■ **WHAT YOU ARE ASKED TO DO**:
Go through the entries below and count the lines holding the word "Cardiovasculares". Reply with only the number, please.
------------------------------------------------------------------------
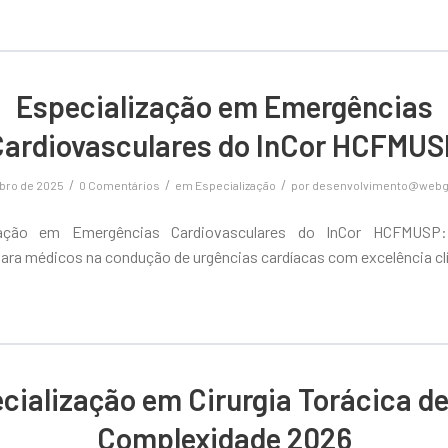
Especialização em Emergências
Cardiovasculares do InCor HCFMUS
/
/
/
ubro de 2025
0 Comentários
em
Especialização
por
desenvolvimento@webg
zação em Emergências Cardiovasculares do InCor HCFMUSP
ara médicos na condução de urgências cardíacas com excelência clí
cialização em Cirurgia Torácica de
Complexidade 2026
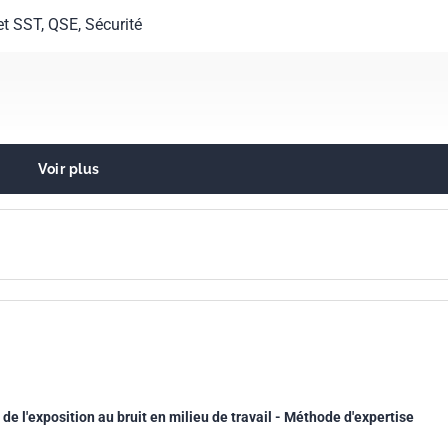
et SST, QSE, Sécurité
Voir plus
t de vue de ses effets sur l'homme
 par les machines et le matériel
e l'exposition au bruit en milieu de travail - Méthode d'expertise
------------------------------------------------------------------------
■ **EXPECTED OUTPUT**:
2